Exercise aim -> Among these records, which lines include "clave"? Copy them out.

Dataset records
>>

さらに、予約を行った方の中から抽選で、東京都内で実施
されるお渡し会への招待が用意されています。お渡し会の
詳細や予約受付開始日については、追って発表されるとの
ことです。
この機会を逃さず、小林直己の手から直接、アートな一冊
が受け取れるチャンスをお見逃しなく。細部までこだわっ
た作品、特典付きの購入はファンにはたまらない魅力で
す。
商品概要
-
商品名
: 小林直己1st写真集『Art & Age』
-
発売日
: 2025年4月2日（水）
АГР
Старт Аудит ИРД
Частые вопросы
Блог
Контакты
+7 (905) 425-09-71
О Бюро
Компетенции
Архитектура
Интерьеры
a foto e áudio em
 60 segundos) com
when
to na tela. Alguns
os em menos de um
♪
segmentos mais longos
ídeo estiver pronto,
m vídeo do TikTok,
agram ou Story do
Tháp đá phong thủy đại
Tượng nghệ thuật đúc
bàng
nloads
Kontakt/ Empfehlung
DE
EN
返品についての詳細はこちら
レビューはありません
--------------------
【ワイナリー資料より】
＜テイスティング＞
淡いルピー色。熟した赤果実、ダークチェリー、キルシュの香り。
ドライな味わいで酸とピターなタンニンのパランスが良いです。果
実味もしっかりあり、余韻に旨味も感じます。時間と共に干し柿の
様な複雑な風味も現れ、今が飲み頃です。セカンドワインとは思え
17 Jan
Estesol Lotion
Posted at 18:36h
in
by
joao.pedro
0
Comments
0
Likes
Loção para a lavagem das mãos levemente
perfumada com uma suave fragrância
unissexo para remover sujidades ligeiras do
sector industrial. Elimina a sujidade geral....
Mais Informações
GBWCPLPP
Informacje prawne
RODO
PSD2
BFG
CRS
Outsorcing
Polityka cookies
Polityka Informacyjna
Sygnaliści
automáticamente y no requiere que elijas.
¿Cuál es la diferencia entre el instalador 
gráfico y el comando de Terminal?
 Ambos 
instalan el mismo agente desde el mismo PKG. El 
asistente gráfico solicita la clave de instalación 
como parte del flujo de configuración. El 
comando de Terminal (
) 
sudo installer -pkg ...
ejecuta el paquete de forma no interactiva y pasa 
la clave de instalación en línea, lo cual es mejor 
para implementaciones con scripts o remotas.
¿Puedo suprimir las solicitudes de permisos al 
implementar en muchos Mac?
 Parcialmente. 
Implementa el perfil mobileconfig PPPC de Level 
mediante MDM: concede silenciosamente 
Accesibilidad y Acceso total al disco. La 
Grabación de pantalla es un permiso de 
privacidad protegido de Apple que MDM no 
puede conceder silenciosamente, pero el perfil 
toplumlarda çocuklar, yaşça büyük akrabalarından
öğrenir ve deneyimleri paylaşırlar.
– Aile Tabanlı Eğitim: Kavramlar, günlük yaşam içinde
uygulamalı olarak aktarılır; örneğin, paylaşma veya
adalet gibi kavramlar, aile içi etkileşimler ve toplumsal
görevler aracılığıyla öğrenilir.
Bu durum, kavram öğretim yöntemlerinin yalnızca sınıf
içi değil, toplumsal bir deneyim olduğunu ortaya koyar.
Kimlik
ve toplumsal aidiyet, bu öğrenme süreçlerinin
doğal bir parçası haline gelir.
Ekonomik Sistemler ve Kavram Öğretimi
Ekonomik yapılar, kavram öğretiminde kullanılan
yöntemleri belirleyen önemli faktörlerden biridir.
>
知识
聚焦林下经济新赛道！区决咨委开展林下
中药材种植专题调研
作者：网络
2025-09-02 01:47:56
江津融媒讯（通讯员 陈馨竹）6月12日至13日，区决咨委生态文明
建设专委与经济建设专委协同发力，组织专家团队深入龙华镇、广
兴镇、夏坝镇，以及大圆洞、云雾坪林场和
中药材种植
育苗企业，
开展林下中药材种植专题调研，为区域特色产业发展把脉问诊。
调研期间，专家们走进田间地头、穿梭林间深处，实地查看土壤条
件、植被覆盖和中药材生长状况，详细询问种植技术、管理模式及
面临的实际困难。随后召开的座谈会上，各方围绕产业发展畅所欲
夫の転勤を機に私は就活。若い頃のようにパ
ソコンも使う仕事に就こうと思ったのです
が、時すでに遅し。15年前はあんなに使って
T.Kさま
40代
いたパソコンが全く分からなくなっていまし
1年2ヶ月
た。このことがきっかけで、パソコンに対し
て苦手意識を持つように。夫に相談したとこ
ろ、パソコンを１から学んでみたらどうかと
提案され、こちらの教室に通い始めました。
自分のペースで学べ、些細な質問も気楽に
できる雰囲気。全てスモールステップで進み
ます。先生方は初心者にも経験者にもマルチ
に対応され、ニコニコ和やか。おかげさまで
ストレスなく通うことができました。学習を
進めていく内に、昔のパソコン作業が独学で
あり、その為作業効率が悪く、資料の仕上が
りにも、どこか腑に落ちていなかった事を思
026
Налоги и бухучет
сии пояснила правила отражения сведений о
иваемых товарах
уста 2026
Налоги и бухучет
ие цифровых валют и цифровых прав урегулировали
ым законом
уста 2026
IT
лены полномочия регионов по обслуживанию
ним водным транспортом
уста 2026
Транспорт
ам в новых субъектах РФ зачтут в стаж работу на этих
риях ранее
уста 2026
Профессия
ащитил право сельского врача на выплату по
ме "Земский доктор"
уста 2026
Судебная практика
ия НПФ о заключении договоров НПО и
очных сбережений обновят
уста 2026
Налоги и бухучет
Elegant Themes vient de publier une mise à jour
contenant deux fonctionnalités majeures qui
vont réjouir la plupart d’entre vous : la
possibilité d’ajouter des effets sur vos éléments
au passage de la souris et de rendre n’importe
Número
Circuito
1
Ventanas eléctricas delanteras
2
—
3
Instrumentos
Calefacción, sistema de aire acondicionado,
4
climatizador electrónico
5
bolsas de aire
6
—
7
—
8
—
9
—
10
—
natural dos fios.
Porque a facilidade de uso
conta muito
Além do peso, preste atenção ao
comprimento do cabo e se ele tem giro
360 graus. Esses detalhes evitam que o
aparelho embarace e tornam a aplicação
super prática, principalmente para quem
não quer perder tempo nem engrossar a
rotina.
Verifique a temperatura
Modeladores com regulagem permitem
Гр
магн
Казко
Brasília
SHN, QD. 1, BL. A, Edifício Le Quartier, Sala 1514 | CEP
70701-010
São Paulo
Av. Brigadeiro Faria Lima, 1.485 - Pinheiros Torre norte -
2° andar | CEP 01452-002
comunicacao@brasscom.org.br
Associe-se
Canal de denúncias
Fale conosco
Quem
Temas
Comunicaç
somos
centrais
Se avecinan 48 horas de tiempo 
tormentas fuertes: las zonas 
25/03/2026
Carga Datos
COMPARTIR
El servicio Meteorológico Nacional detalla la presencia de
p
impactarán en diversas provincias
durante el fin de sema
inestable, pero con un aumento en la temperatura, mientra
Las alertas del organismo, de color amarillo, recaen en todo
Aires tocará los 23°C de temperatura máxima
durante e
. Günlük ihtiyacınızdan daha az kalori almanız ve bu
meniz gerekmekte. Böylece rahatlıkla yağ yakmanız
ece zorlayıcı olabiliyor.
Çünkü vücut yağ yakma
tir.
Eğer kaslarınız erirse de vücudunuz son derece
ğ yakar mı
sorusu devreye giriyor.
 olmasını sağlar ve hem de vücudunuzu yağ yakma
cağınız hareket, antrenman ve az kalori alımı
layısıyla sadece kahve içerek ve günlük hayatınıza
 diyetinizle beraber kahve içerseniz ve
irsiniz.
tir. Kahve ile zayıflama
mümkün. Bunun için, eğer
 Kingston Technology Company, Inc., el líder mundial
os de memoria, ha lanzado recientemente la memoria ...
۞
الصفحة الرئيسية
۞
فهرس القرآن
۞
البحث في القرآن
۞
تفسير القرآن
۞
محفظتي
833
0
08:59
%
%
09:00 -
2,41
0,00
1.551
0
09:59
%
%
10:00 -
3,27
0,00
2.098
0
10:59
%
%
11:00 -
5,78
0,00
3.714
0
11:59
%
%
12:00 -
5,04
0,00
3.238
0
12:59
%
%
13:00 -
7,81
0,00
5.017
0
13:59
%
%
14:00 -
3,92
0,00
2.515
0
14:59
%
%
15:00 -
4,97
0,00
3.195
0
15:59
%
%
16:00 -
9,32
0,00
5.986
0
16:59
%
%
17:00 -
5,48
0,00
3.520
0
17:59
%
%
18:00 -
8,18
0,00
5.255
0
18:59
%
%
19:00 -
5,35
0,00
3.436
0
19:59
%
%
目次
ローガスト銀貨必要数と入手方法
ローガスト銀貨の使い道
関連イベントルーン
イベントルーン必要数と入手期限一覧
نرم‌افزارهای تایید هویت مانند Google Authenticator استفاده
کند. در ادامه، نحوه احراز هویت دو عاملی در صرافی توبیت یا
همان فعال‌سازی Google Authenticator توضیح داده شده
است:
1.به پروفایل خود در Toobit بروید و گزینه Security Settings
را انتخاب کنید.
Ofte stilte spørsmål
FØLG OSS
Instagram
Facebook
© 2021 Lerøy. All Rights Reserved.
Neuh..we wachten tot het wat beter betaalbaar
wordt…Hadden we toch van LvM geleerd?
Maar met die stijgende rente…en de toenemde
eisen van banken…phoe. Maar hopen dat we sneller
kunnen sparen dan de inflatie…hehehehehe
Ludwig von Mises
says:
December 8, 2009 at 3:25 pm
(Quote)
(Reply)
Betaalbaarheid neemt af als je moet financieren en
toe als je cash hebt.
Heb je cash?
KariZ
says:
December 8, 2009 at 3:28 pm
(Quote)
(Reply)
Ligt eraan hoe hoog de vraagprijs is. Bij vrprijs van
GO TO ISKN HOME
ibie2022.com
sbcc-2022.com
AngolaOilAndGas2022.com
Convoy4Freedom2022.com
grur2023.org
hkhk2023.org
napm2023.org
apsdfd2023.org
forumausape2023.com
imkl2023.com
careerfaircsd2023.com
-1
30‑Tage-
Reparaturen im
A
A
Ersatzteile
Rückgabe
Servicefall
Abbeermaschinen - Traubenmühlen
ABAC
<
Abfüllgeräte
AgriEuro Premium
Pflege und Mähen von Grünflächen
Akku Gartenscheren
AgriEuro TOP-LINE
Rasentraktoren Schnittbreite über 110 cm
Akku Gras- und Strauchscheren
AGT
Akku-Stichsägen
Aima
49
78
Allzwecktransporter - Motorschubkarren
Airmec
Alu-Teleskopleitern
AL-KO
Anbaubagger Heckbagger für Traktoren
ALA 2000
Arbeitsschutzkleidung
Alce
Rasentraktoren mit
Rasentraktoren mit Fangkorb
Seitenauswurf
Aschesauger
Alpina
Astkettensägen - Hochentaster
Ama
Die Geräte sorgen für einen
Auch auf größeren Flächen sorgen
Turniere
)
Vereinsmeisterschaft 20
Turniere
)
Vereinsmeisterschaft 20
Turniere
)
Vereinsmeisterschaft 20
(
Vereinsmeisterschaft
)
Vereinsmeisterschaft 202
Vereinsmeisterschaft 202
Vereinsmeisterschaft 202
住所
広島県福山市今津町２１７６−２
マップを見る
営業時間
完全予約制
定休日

<<

Output for this task ->
asistente gráfico solicita la clave de instalación 
la clave de instalación en línea, lo cual es mejor 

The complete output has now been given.